Sexaholics Anonymous

Group Conscience Meetings 182

Twelve Steps and Twelve Traditions (AA)

Tradition Two 132-38

Long Form 189

Questions to Consider

  1. How does this Tradition apply to my SA group?

  2. How does Tradition Two promote tolerance? Patience? Unity?

  3. Am I willing to listen to others’ opinions with an open mind?

  4. Do I try to convince others that I am right?

  5. Am I able to support a group conscience with which I disagree?

  6. Do I refuse to participate in decisions and then blame others?

  7. How does this Tradition protect our group from my best intentions?

  8. How can I help to find the voice of the group?

  9. Am I a servant or do I tend to govern?

  10. Can I be trusted absolutely in my service work? Even with things no one else knows about?

  11. How does this Tradition and these questions apply to the other groups I am a part of, such as my family?

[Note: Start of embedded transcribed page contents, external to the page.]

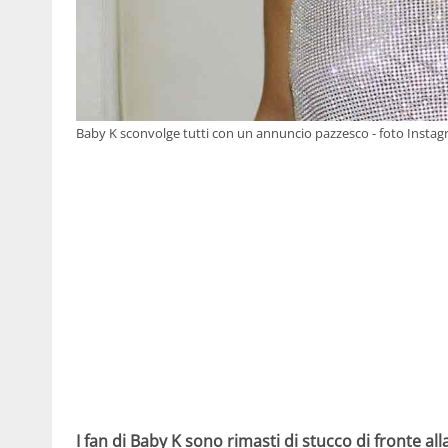
Baby K sconvolge tutti con un annuncio pazzesco - foto Insta
I fan di Baby K sono rimasti di stucco di fronte al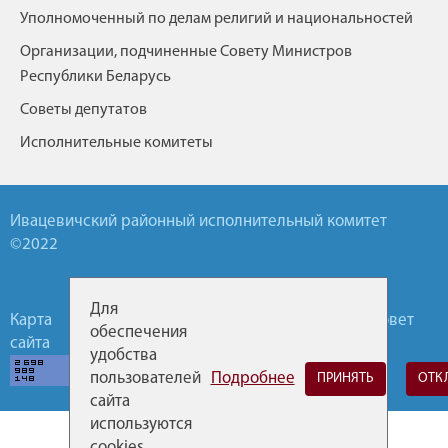
Уполномоченный по делам религий и национальностей
Организации, подчиненные Совету Министров
Республики Беларусь
Советы депутатов
Исполнительные комитеты
Ивацевичский районный исполнительный комитет
©2022
Для
Карта
Обратная
Горячие
Районный Совет
обеспечения
сайта
связь
линии
депутатов
удобства
пользователей
Подробнее
ПРИНЯТЬ
ОТК
сайта
используются
cookies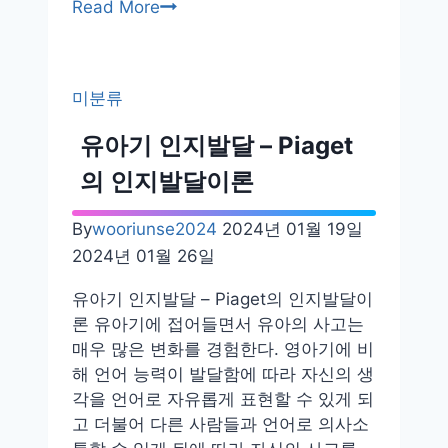
영
Read More
유
아
의
미분류
성
역
유아기 인지발달 – Piaget
할
의 인지발달이론
발
달
By
wooriunse2024
2024년 01월 19일
2024년 01월 26일
유아기 인지발달 – Piaget의 인지발달이
론 유아기에 접어들면서 유아의 사고는
매우 많은 변화를 경험한다. 영아기에 비
해 언어 능력이 발달함에 따라 자신의 생
각을 언어로 자유롭게 표현할 수 있게 되
고 더불어 다른 사람들과 언어로 의사소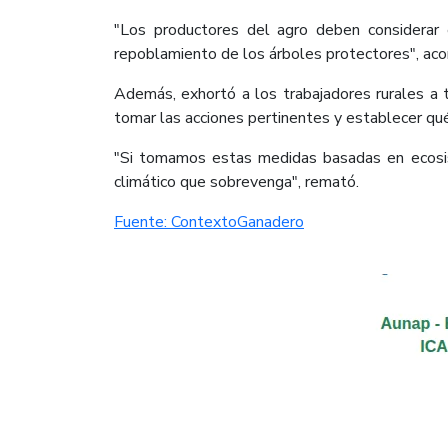
"Los productores del agro deben considerar e
repoblamiento de los árboles protectores", aco
Además, exhortó a los trabajadores rurales a
tomar las acciones pertinentes y establecer qué
"Si tomamos estas medidas basadas en ecosis
climático que sobrevenga", remató.
Fuente: ContextoGanadero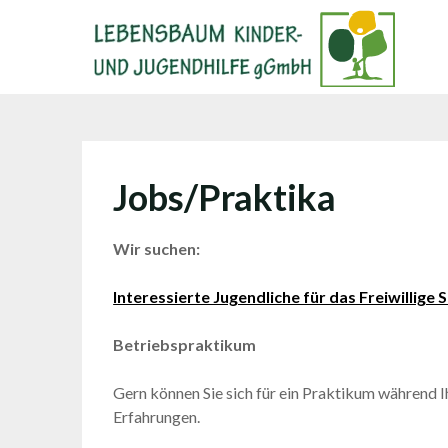
Skip
to
content
Jobs/Praktika
Wir suchen:
Interessierte Jugendliche für das Freiwillige S
Betriebspraktikum
Gern können Sie sich für ein Praktikum während 
Erfahrungen.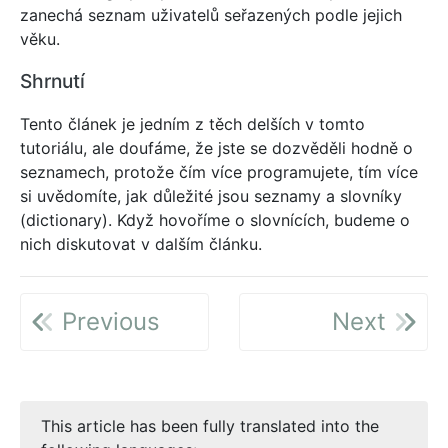
zanechá seznam uživatelů seřazených podle jejich
věku.
Shrnutí
Tento článek je jedním z těch delších v tomto
tutoriálu, ale doufáme, že jste se dozvěděli hodně o
seznamech, protože čím více programujete, tím více
si uvědomíte, jak důležité jsou seznamy a slovníky
(dictionary). Když hovoříme o slovnících, budeme o
nich diskutovat v dalším článku.
Previous
Next
This article has been fully translated into the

One Method for Reaching Informed Group Conscience

There are two general methods for a group to arrive at a decision. One is adversarial and the other is co-operative. With the adversarial method, opinionated individuals push their ideas, argue, and vote––the majority carrying the decision. This can leave behind a disgruntled minority that feels that the decision has unfairly lost sight of their truth. Using the co-operative method, we gather together in the spirit of harmony and mutual trust to share ideas and come to a group decision. 

In order to reach this cooperative group conscience, some groups use the following:

The members are disciplined to the thought of a cooperative group decision rather than someone's personal triumph. The group comes together in a receptive mood willing to find agreement. We avoid an argumentative spirit. We do not interested in a snap judgment, but instead want a solution that is best for all.

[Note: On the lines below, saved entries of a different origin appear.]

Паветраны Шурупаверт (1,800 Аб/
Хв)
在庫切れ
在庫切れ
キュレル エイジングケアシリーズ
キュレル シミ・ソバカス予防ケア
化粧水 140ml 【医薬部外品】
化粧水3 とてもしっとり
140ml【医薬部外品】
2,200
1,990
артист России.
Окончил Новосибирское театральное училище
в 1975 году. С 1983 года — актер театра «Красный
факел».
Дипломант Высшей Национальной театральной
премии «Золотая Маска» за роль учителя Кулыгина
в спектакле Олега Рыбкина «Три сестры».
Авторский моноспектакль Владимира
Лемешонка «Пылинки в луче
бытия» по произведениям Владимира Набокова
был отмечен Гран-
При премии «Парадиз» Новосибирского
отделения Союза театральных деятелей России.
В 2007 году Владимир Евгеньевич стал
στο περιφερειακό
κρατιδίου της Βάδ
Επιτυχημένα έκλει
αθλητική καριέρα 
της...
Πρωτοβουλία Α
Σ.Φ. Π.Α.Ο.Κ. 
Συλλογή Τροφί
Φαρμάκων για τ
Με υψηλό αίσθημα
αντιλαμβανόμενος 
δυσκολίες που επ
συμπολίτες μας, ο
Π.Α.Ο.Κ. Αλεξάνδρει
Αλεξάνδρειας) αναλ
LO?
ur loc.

After an issue is presented, there is a period of silence for the group to become receptive. Then the chairperson goes around the room once or twice and asks each individual his or her views. The chairperson shares after the other members. No one speaks a second time until all have spoken. 

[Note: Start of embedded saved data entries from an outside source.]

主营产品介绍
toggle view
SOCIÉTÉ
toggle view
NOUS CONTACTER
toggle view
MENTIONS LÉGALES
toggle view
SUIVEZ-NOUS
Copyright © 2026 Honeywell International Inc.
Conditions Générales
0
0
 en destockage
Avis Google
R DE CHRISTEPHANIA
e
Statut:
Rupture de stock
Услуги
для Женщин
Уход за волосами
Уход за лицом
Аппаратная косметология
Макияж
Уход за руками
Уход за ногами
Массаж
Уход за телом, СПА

The meeting is not thrown open for general discussion because that would allow the more vocal members to set the tone of the debate. The cooperative method gives the least vocal members equal opportunity and equal responsibility. Formal motions are discouraged until there is a clear sense of the general feeling. With sensitive issues, it is more important to move slowly.

If there appears to be practical unanimity, there is a period of silence to see if a vote should be taken. If there is not sufficient unanimity, the vote is postponed until the next meeting. Members have time to reflect, meditate, pray and to become receptive. If a matter is urgent and we are unable to obtain substantial unanimity, we may settle for a majority. Otherwise, we take the time we need to hear the voice of the group.

After any preliminary vote where there is substantial unanimity, those in the minority are given another opportunity to share their ideas. Following that, another vote is taken.

The group is to be wary of dominant opinions. We make sure the minority voice is heard. It may be decidedly persuasive, it may subtly influence the outcome, or it may not change the majority view at all. In any case it is important that it be heard. We must be careful, however, not to permit disagreement by the minority to delay a decision indefinitely. 

Using the co-operative method we accomplish more than with the adversarial method. The co-operative method is the way we try to live, in accordance with our Traditions.